Schuldenkrise in Griechenland Athen steht kritische Woche bevor
Die griechische Regierung steht unter einem enormen Erfolgsdruck: Die nächste Rate aus dem Rettungspaket erhält sie nur, wenn die vereinbarten Reformschritte erfolgreich umgesetzt werden. Doch was die Regierung in Athen auch sagt und tut - sie erreicht ihre Bevölkerung nicht mehr.
Von Steffen Wurzel, ARD-Hörfunkstudio Istanbul, zzt. Athen
Wenig Neues - mit diesen beiden Worten lässt sich die fünfstündige Sondersitzung der griechischen Regierung am Sonntagabend zusammenfassen. Finanzminister Evangelos Venizelos betonte nach der Sitzung erneut, dass sich das ganze Land enorm anstrengen müsse. Er appellierte an Bürger, Gewerkschafter, Journalisten und Politiker aller Parteien, Geschlossenheit zu demonstrieren um die internationalen Geldgeber zu überzeugen.
Innenpolitische Streitereien nehmen zu
Doch genau nach Geschlossenheit sieht es nicht aus in Griechenland - im Gegenteil: Große Teile der Bevölkerung laufen Sturm gegen die vor einer Woche angekündigte Immobiliensteuer, und die innenpolitischen Streitereien zwischen Regierung und Opposition haben am Wochenende nochmal zugenommen.

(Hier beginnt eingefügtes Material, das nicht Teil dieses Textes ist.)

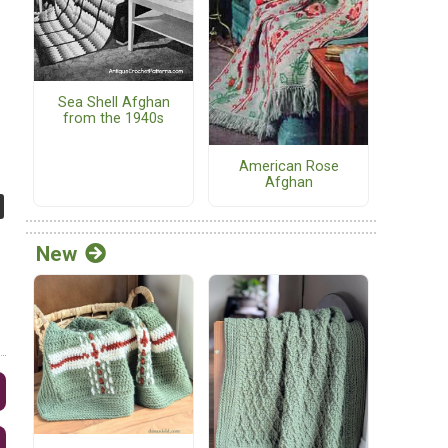
Sea Shell Afghan
from the 1940s
American Rose
Afghan
New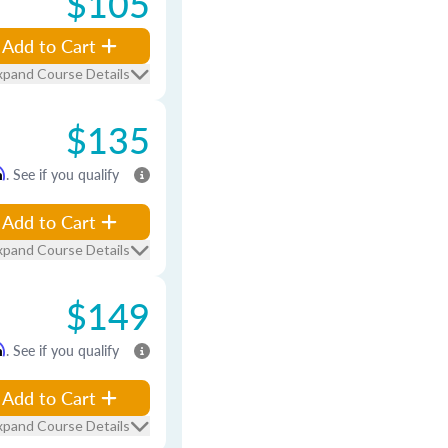
$105
Add to Cart
xpand Course Details
$135
m
. See if you qualify
Add to Cart
xpand Course Details
$149
m
. See if you qualify
Add to Cart
xpand Course Details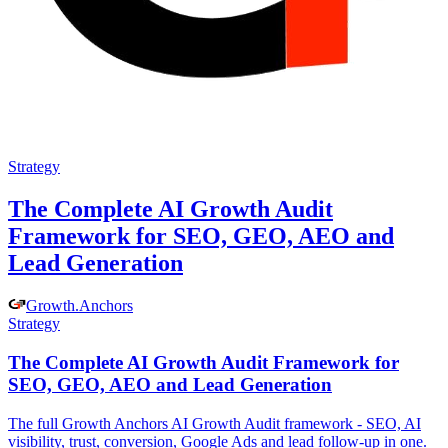
Strategy
The Complete AI Growth Audit
Framework for SEO, GEO, AEO and
Lead Generation
Growth
.
Anchors
Strategy
The Complete AI Growth Audit Framework for
SEO, GEO, AEO and Lead Generation
The full Growth Anchors AI Growth Audit framework - SEO, AI
visibility, trust, conversion, Google Ads and lead follow-up in one.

Die Regierung sei eine Geisel ihrer Fehler, sagt der Chef der konservativen Opposition, Antonis Samaras. Sie sei nicht in der Lage, ihre Ziele zu erreichen. Deswegen fordert Samaras weiter Neuwahlen in Griechenland. Seit Monaten argumentiert er, die Steuern dürften nicht erhöht werden, sondern müssten im Gegenteil abgesenkt werden, um die Wirtschaft zu stimulieren. Die Antwort darauf von Finanzminister Venizelos gestern Abend lautete: "Wenn Herr Samaras glaubt, dass er unsere europäischen Partner mit seinen Argumenten begeistern kann, indem er ein Programm präsentiert, dass in einem krassen Widerspruch zu allen Ansichten über die Lösung der Krise steht, dann er irrt er sich. Er hat kein klares Bild davon, mit was er es zu tun hat."
Griechenland unter Erfolgsdruck
Für Montag waren eigentlich die internationalen Kontrolleure der so genannten "Troika" zurück in Athen erwartet worden. Doch bereits am Wochenende war durchgesickert: Die "Troika" verschiebt ihre Rückkehr nach Griechenland erneut. Es soll allerdings eine Telefonschalte zwischen Venizelos und den "Troika"-Spitzen geben.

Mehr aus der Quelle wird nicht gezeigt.